Ya he dicho en el artículo anterior que estuve en Inglaterra. Contaré algo que me paso, un incidente racista contra mi persona, cometido por una inglesa.

Fuimos a una cafetería a tomar un té. Nos sentamos en una mesa, lo pedimos y nos lo sirvieron. Pero entonces comencé a tener sed, tanta que me dispuse a pedirle agua al camarero. Pero pensé que sería mejor acercarme a la barra a pedirlo para no molestar tanto, al que nos había servido.

Y así hice. Me fuí a hablar con una camarera de la barra, una inglesa muy rubia y muy blanca que despues de pensarselo un momento vino a ver lo que quería, pensando luego me dí cuenta de ello que yo probablemente fuera italiana. Todavía España no era de la Union Europea y pá los ingleses eramos mierda. Así que cuando la inglesa, me oyó pedirle un vaso de agua en perfecto ingles, pero con un acento español que tiraba de espaldas, puso cara de asco, se dió la vuelta, y se cruzó de brazos, dando por zanjada mi petición. No me dió el agua. Me tuve que marchar con mi sed y mi piel morena. No estaba dispuesta la inglesa, a tratarme de igual a igual. yo pá ella era una mierda, una más de la tierra que no tenía donde caerse muerta. Un cero a la izquierda.

Años más tarde en mi Almería de mi alma, en un més de Enero que el lorenzo brillaba, yo me encontraba en una mesa de una cafeteria del Paseo, la calle más centrica que tenemos, de esas que ponen en la calle, pá disfrutar del sol y del buen tiempo.Y estaba yo con el que fué mi marido, ya teníamos la niña, que estaba en el cochecito. Mi ex no fumaba, yo sí, tenía ese vicio. Vicio que requiere llevar fuego, pá encender los cigarrillos. Yo ese día, me encontraba sin mechero. Ninguna importancia, porque siempre puedes pedir fuego a alguien que pasa.

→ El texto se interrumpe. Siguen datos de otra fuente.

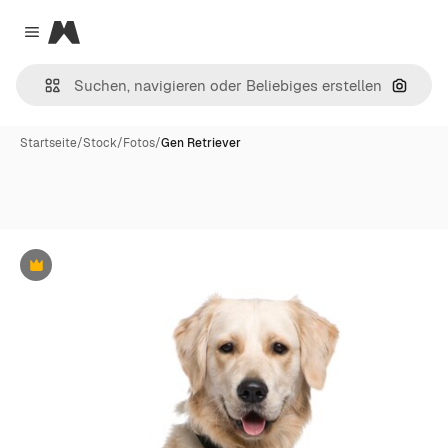
Magnific
Close menu
Nach B
Startseite
/
Stock
/
Fotos
/
Gen Retriever
Premium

Dicho y hecho, me levanté de la mesa, con el propósito de pedirle lumbre a alguien, y me topé con una inglesa, en pantalon corto y con camiseta de tirantes, que lucía una piel rosa como un salmonete, de tomar el sol en la playa. Pues las pieles tan blancas, no se ponen morenas, y eso le pasaba a ella.

Le mostré el cigarro, y con la mano hice las veces de mechero para prenderlo, para que viera que lo que queria es que me diera fuego, que yo no tenía. Y la mujer ante eso, salio corriendo. Corriendo que se las pelaba, con miedo.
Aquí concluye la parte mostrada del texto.